The VA continues focusing its efforts and resources on treating HCV infection in FY 2017. To further expand outreach, RLRVAMC is working on several additional process improvements. One reason for the lower than expected number of patients who did not see a provider after attending the group education class is that these patients were difficult to reach for scheduling. A medical support assistant is now attending these classes; immediately after a class ends and before leaving the facility, this assistant schedules patients for appointments with HCV providers. The team social worker continues to help prepare patients for treatment and targets interventions for patients early in their HCV workup so that resources are allocated before treatment initiation. In the first 2 months of FY 2017, about 10 more patients who were referred to the social worker for assessment and support started treatment.
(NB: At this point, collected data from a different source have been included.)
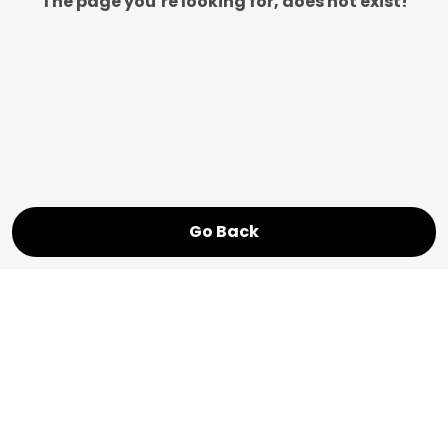
The page you’re looking for, does not exist!
Go Back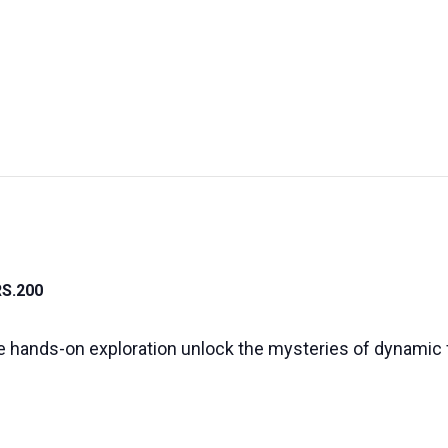
UT US
EXHIBITIONS
SUSTAINABILITY
SUPPORT US
RS.200
 hands-on exploration unlock the mysteries of dynamic 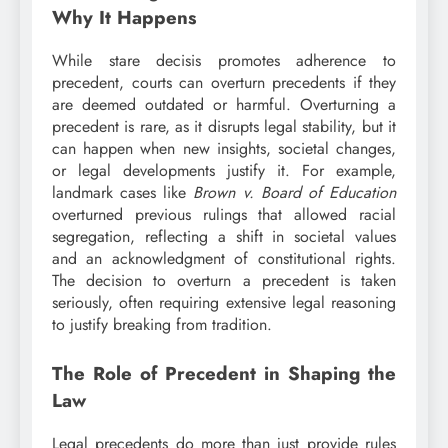
Why It Happens
While stare decisis promotes adherence to
precedent, courts can overturn precedents if they
are deemed outdated or harmful. Overturning a
precedent is rare, as it disrupts legal stability, but it
can happen when new insights, societal changes,
or legal developments justify it. For example,
landmark cases like
Brown v. Board of Education
overturned previous rulings that allowed racial
segregation, reflecting a shift in societal values
and an acknowledgment of constitutional rights.
The decision to overturn a precedent is taken
seriously, often requiring extensive legal reasoning
to justify breaking from tradition.
The Role of Precedent in Shaping the
Law
Legal precedents do more than just provide rules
Outreach letter responses identified almost 600 potential candidates for treatment. Pharmacists telephoned these patients in another effort to connect them with VA services. Interested patients were scheduled for a group education visit. Also, pharmacists reached out to all primary care clinics and community-based outpatient clinics connected with the facility to provide education on VA policies regarding HCV treatment eligibility and to encourage providers to refer all patients with HCV infection to the HCV clinic. This education was provided at primary care team meetings, and providers not in attendance receive individual outreach by pharmacists. Primary care providers also received a pocket card that summarized recommendations for HCV screening and referrals. These efforts and initiatives are expected to increase veterans’ access to care for HCV infection within the catchment area.

Conclusion

Treatment team interventions in FY 2016 significantly increased veterans’ access to RLRVAMC HCV care. The number of patients who started treatment more than doubled since the previous year. Many of these patients had complex social issues or treatment barriers but successfully started therapy with the help of additional support staff.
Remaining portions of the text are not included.